The manager of the Frey Farm landfill in Manor Township, Eshbach is a sturdy, compactly built man with muscular arms and middle-age spread. He doesn't like to run and admits to a fondness for potato chips.

But outward appearances can be deceptive. Which helps to explain why, last Thursday afternoon, Eshbach was occupying a yoga mat and purposefully moving from pose to pose.

Bridge work

At one point during a 50-minute yoga class, in fact, Eshbach ventured what's called the wheel pose.

Starting with his back on the mat, his knees bent and his arms behind his head with palms pressing heavily into two foam blocks, Eshbach thrust his belly toward the ceiling. The result was an impressive arching of Eshbach's back.

Eshbach held the pose and held it. His arms started to shake. Beads of sweat formed on his upside-down face.

Now let's leave Eshbach holding that pose a bit longer — sorry, Bob — while we have a word about where the yoga class was taking place.

That word would be: pee-yoo!

Breathe deeply and you get a whiff of a faint but distinct stench of garbage.

That's because Eshbach and four other co-workers were taking the power vinyasa yoga class at the Waste Transfer Station operated by Lancaster County Solid Waste Management Authority.

They had rolled out yoga mats in a second-story room featuring a row of tall windows from which you can look down upon the 40,000-square-foot tipping floor where garbage trucks dump their stinky loads — 1,200 tons a day — and where the waste is loaded into truck trailers for transport to the trash-to-energy incinerator.

OK, let's get back to Eshbach. He collapsed his pose and took a deep breath ahead of instructor Lucy Garnett telling the class to relax from the pose.

"That was good today, Bob," Garnett said. "I think (your bridge) gets higher each time."

Healthy options

Eshbach started taking the yoga class last year for only one reason. It's because his employer, the waste management authority, started offering yoga as part of a comprehensive wellness program.

"A healthy employee is the most productive employee," explained Kathryn Sandoe, authority spokeswoman.

If you're one of the nearly 90 workers at the authority's three sites, you can attend an occasional lunchtime health class — lunch is on the company! — to learn about topics such as stress management or to watch a cooking demonstration.

You can earn a reduction in your health insurance deductible by exercising, participating in health checks or completing a smoking cessation class.
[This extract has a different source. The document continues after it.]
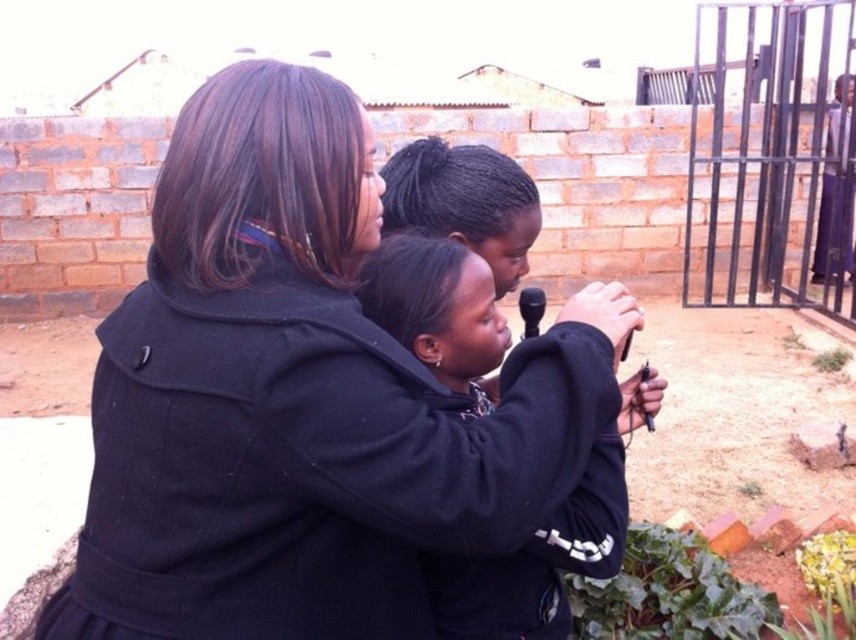 You are standing in a park and see the metallic gate at right. If you want to exit the park, which direction should you walk relative to the gate?

The metallic gate at right is located at point (770,157), so you should walk towards the right side of the park to reach the gate.

You are a photographer positioned at the back of the scene. You want to take a photo of the black wool coat at center and the metallic gate at right. Which object should you focus on first to ensure both are in the frame?

The black wool coat at center is below metallic gate at right, so you should focus on the metallic gate at right first to ensure both are in the frame.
You can exercise at any of the three sites on cardio equipment and weight machines. You can bring your family out to an employer-sponsored hike or whiffle ball game. You can take on-site yoga, P90X or boot camp classes.

You can even read health tips posted above each urinal. Really.

The wellness push has become such a part of the workplace's culture that new hire and yoga novice Lindsay McGuire, associate communications manager, said, "I'm getting more exercise than before. No doubt."

Eshbach concurred. He said he had slacked off going to the gym before he started the yoga class. Now yoga is a weekly habit.

It's gotten to the point, Eshbach said, that when he tells work buddies he's heading to yoga, "they're pretty easy on me."